Las referencias teóricas al
binomio conocimiento/afectividad han tenido una larga tradición en
las corrientes filosóficas, económicas y sociales, siendo hecho públicas por
autores como Bilbeny, cuando afirma que “la emoción nos sostiene,
porque hay algo emocional en todo intento de ser racional”; o por Velásquez
Coccia, al señalar que “la emoción tiene que integrarse al modelo de la
racionalidad para que sea posible acercarse con justeza al comportamiento
racional”, pero en todo caso y centrándonos en la teoría administrativa
clásica, el enfoque de la elección racional no sólo deja de incorporar la
influencia de las emociones en los procesos de toma de decisiones, sino que
además resalta la necesaria ausencia de correlación entre los afectos
(enfocados a las personas) y las preocupaciones por la eficacia en el logro de
los fines y la eficiencia en el uso de los medios, con lo cual se asoma una vía
de aproximación para comprender las razones de una realidad organizacional
marchita, profundamente deshumanizada, moralmente empobrecida y tristemente
venerada por quienes ostentan el poder de elección.

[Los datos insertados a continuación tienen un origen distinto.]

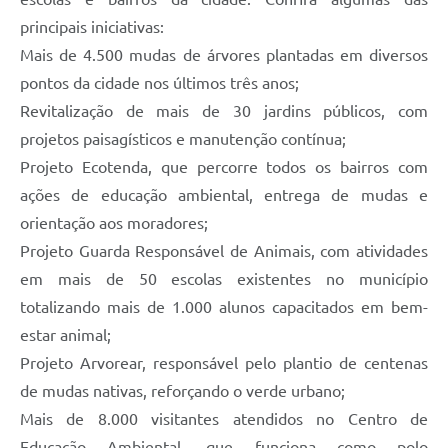
principais iniciativas:
Mais de 4.500 mudas de árvores plantadas em diversos
pontos da cidade nos últimos três anos;
Revitalização de mais de 30 jardins públicos, com
projetos paisagísticos e manutenção contínua;
Projeto Ecotenda, que percorre todos os bairros com
ações de educação ambiental, entrega de mudas e
orientação aos moradores;
Projeto Guarda Responsável de Animais, com atividades
em mais de 50 escolas existentes no município
totalizando mais de 1.000 alunos capacitados em bem-
estar animal;
Projeto Arvorear, responsável pelo plantio de centenas
de mudas nativas, reforçando o verde urbano;
Mais de 8.000 visitantes atendidos no Centro de
Educação Ambiental, que funciona como polo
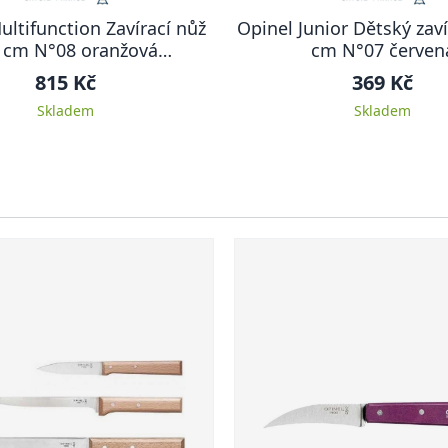
ultifunction Zavírací nůž
Opinel Junior Dětský zaví
5 cm N°08 oranžová
cm N°07 červen
MULTIFUNCTION
815 Kč
369 Kč
Skladem
Skladem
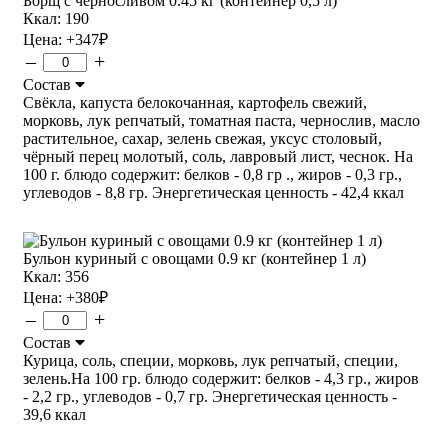
Борщ с черносливом 0.45 кг (контейнер 0,5 л)
Ккал: 190
Цена:
+347
₽
–
+
Состав
Свёкла, капуста белокочанная, картофель свежий,
морковь, лук репчатый, томатная паста, чернослив, масло
растительное, сахар, зелень свежая, уксус столовый,
чёрный перец молотый, соль, лавровый лист, чеснок. На
100 г. блюдо содержит: белков - 0,8 гр ., жиров - 0,3 гр.,
углеводов - 8,8 гр. Энергетическая ценность - 42,4 ккал
Бульон куриный с овощами 0.9 кг (контейнер 1 л)
Ккал: 356
Цена:
+380
₽
–
+
Состав
Курица, соль, специи, морковь, лук репчатый, специи,
зелень.На 100 гр. блюдо содержит: белков - 4,3 гр., жиров
- 2,2 гр., углеводов - 0,7 гр. Энергетическая ценность -
39,6 ккал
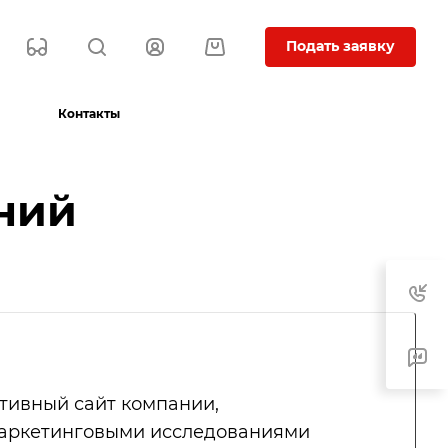
Подать заявку
Контакты
ний
тивный сайт компании,
аркетинговыми исследованиями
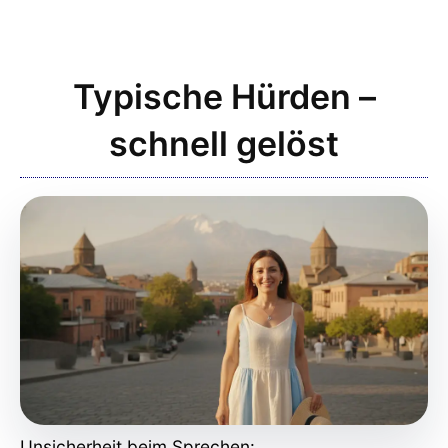
Typische Hürden –
schnell gelöst
Unsicherheit beim Sprechen:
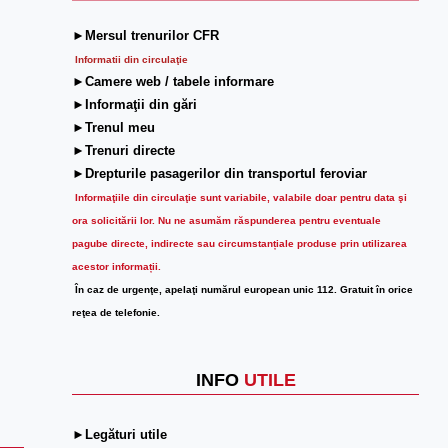
►Mersul trenurilor CFR
Informatii din circulaţie
►Camere web / tabele informare
►Informaţii din gări
►Trenul meu
►Trenuri directe
►Drepturile pasagerilor din transportul feroviar
Informaţiile din circulaţie sunt variabile, valabile doar pentru data şi
ora solicitării lor.
Nu ne asumăm răspunderea pentru eventuale
pagube directe, indirecte sau circumstanțiale produse prin utilizarea
acestor informații.
În caz de urgenţe, apelaţi numărul european unic 112. Gratuit în orice
reţea de telefonie.
INFO
UTILE
►Legături utile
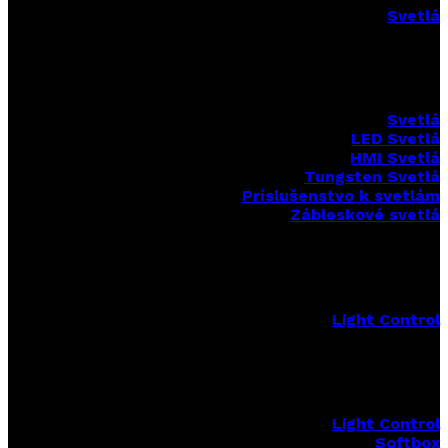
Svetlá
Svetlá
LED Svetlá
HMI Svetlá
Tungsten Svetlá
Príslušenstvo k svetlám
Zábleskové svetlá
Light Control
Light Control
Softbox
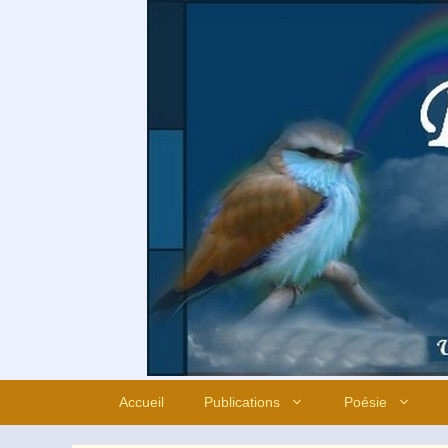
Aller
au
contenu
Accueil
Publications
Poésie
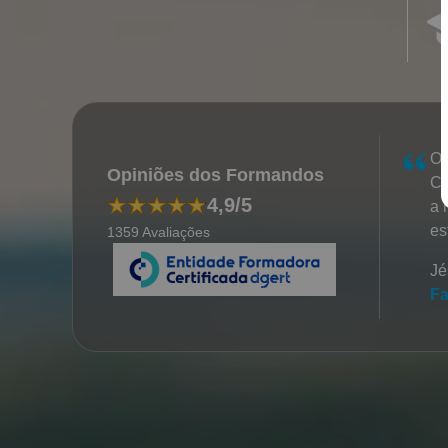
O 
Opiniões dos Formandos
Co
4,9/5
a 
es
1359 Avaliações
Jé
Fa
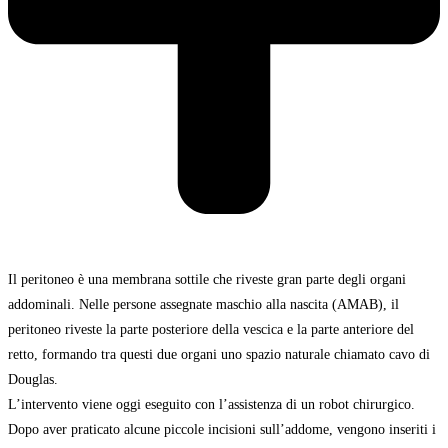
Il peritoneo è una membrana sottile che riveste gran parte degli organi
addominali. Nelle persone assegnate maschio alla nascita (AMAB), il
peritoneo riveste la parte posteriore della vescica e la parte anteriore del
retto, formando tra questi due organi uno spazio naturale chiamato cavo di
Douglas.
L’intervento viene oggi eseguito con l’assistenza di un robot chirurgico.
Dopo aver praticato alcune piccole incisioni sull’addome, vengono inseriti i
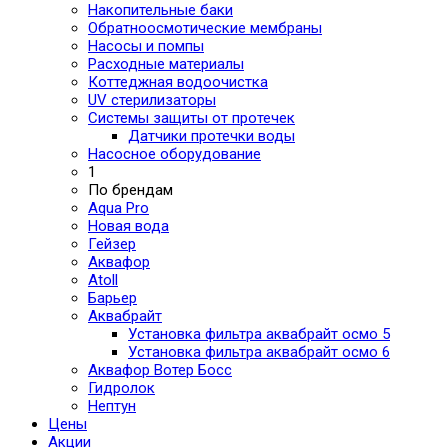
Накопительные баки
Обратноосмотические мембраны
Насосы и помпы
Расходные материалы
Коттеджная водоочистка
UV стерилизаторы
Системы защиты от протечек
Датчики протечки воды
Насосное оборудование
1
По брендам
Aqua Pro
Новая вода
Гейзер
Аквафор
Atoll
Барьер
Аквабрайт
Установка фильтра аквабрайт осмо 5
Установка фильтра аквабрайт осмо 6
Аквафор Вотер Босс
Гидролок
Нептун
Цены
Акции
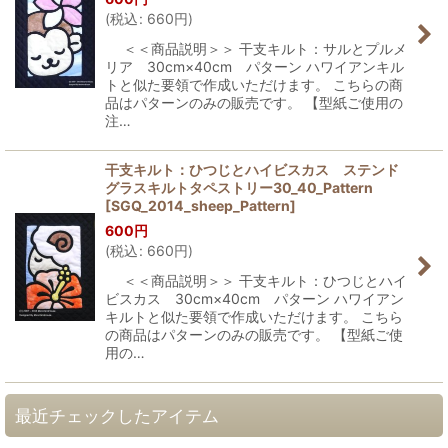
(
税込
:
660
円
)
＜＜商品説明＞＞ 干支キルト：サルとプルメ
リア 30cm×40cm パターン ハワイアンキル
トと似た要領で作成いただけます。 こちらの商
品はパターンのみの販売です。 【型紙ご使用の
注…
干支キルト：ひつじとハイビスカス ステンド
グラスキルトタペストリー30_40_Pattern
[
SGQ_2014_sheep_Pattern
]
600
円
(
税込
:
660
円
)
＜＜商品説明＞＞ 干支キルト：ひつじとハイ
ビスカス 30cm×40cm パターン ハワイアン
キルトと似た要領で作成いただけます。 こちら
の商品はパターンのみの販売です。 【型紙ご使
用の…
最近チェックしたアイテム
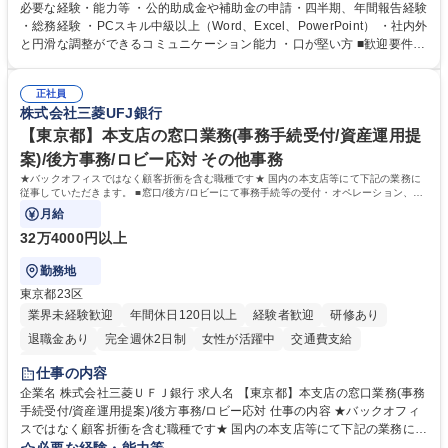
ジションとして活躍いただくことを期待しています。 【総務・人事グルー
必要な経験・能力等 ・公的助成金や補助金の申請・四半期、年間報告経験
プの業務内容】 ・人事制度関連 ・採用活動 ・教育研修の企画、実行 ・勤
・総務経験 ・PCスキル中級以上（Word、Excel、PowerPoint） ・社内外
怠管理 ・官公庁への各種提出 ・法定の会議運営（評議員会、理事会） ・
と円滑な調整ができるコミュニケーション能力 ・口が堅い方 ■歓迎要件
コンプライアンス ・内部規程やルールの管理、整備、文書管理 ・契約関
・採用業務経験 ・英語に抵抗がない方 ・営業経験 学歴・資格 学歴：大学
連 ・衛生管理 ・防災関連・公的助成金の管理・オフィス、ファシリティ
院 大学 高専 短大 専修学校 高校 語学力： 資格：
管理 ・福利厚生関連 ・職員からの問合せ、相談対応 ・その他日常の総務
正社員
株式会社三菱UFJ銀行
業務全般 募集職種 【東京／文京区】公益財団法人の総務人事業務／年間
休日125日
【東京都】本支店の窓口業務(事務手続受付/資産運用提
案)/後方事務/ロビー応対 その他事務
★バックオフィスではなく顧客折衝を含む職種です★ 国内の本支店等にて下記の業務に
従事していただきます。 ■窓口/後方/ロビーにて事務手続等の受付・オペレーション、お
客様対応
月給
32万4000円以上
勤務地
東京都23区
業界未経験歓迎
年間休日120日以上
経験者歓迎
研修あり
退職金あり
完全週休2日制
女性が活躍中
交通費支給
土日祝休み
仕事の内容
企業名 株式会社三菱ＵＦＪ銀行 求人名 【東京都】本支店の窓口業務(事務
手続受付/資産運用提案)/後方事務/ロビー応対 仕事の内容 ★バックオフィ
スではなく顧客折衝を含む職種です★ 国内の本支店等にて下記の業務に従
事していただきます。 ■窓口/後方/ロビーにて事務手続等の受付・オペレ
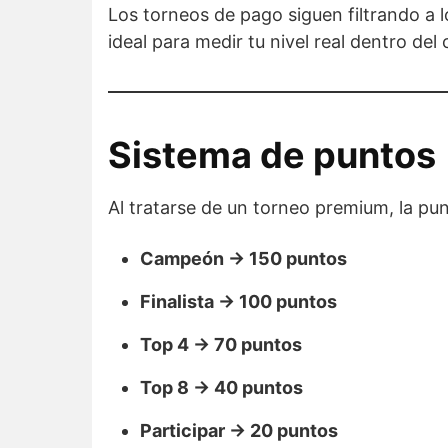
Los torneos de pago siguen filtrando a
ideal para medir tu nivel real dentro del c
Sistema de puntos
Al tratarse de un torneo premium, la pu
Campeón → 150 puntos
Finalista → 100 puntos
Top 4 → 70 puntos
Top 8 → 40 puntos
Participar → 20 puntos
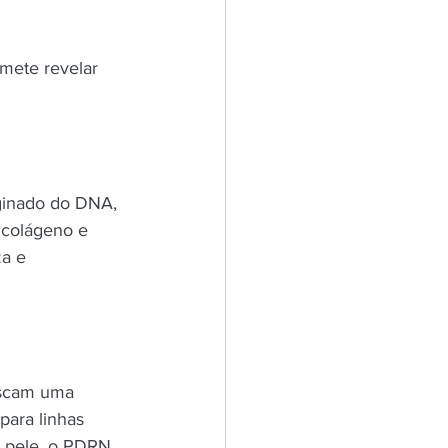
mete revelar 
ginado do DNA, 
 colágeno e 
a e 
uscam uma 
ara linhas 
a pele, o PDRN 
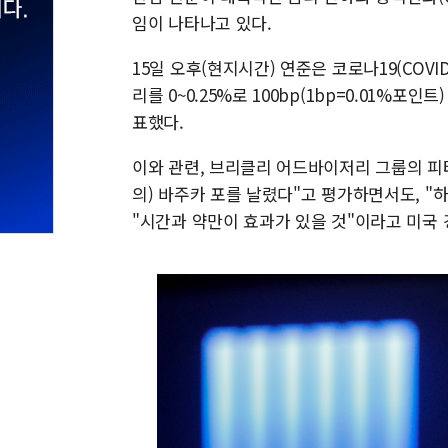
임이 나타나고 있다.
15일 오후(현지시간) 연준은 코로나19(COV
리를 0~0.25%로 100bp(1bp=0.01%포
표했다.
이와 관련, 브리클리 어드바이저리 그룹의 피터
의) 바주카 포를 날렸다"고 평가하면서도, "
"시간과 약만이 효과가 있을 것"이라고 미국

Las emociones se constituyen en el
catalizador del respeto a la diversidad e integrador de las diferencias; de no
ser tomadas en cuenta, los individuos no podrán encontrar algún punto de apoyo
en el que puedan sustentar su comportamiento con base en criterios éticos
aceptados y compartidos, por lo que la interrogante que deviene de esta
afirmación es cómo construir ese punto de apoyo a partir del cual se inicie una
auténtica gestión social.
Tal como lo ha señalado Víctor
Guédez, en los tiempos actuales se impone aceptar que no habrá reconciliación y
paz sin modelos participativos e incluyentes; y a la inversa, tampoco podrán
existir modelos participativos e incluyentes sin reconciliación y paz. Es en
medio de esta relación en la que deben operar los esfuerzos gerenciales para
reducir la percepción de sometimiento mediante la integración de los elementos
conductuales y afectivos, de forma tal que los intereses individuales
(personales y laborales) puedan conjugarse con los intereses organizacionales
en cuanto a eficacia, eficiencia y efectividad, siempre desde el respeto a la
singularidad propia de los sujetos organizados, y a la dinámica cultura de los
colectivos sociales
La conjugación de los componentes
cognitivos, afectivos y emocionales en las organizaciones, se traduce en la
consolidación de un capital social promovido a partir de una cultura de
confianza, entendimiento y convivencia, lo cual implicaría aceptar que en dichos
espacios no existe algo que pueda ser considerado como definitivo o inamovible,
y mucho menos cuando tales referencias son formuladas desde una perspectiva
moral.
De lo anterior no sólo salta a la
vista la importancia de integrar los aspectos conductuales y afectivos para
permitir que los intereses individuales puedan convivir y ajustarse con los
intereses organizacionales y sociales, sino también que la racionalidad
estratégica, es decir los esfuerzos reflexivos y deliberativos enfocados a la
obtención de resultados deseados, implica considerar las diversas posturas,
perspectivas, valoraciones, emociones y conductas mediante las que se
posibilitará la emergencia de un estilo de pensamiento gerencial representativo
de la legitimidad de las diferencias cognitivas y morales, la participación en
condiciones de igualdad, el compromiso hacia el bien común y la genuina
disposición de coadyuvar al fortalecimiento de la dignidad humana.
La gestión social se traduce entonces
en la gestión de la diversidad humana, y desde este enfoque, la acción
directiva debe ser considerada como un ejercicio de ética aplicada a las
relaciones interpersonales, vehiculizado mediante el diálogo entre sujetos
portadores de diversas concepciones valorativas, enfoques, intereses y
perspectivas; diálogo que solo podrá ser fructífero si se obra en el terreno
común de la esperanza, de la justicia y de la solidaridad.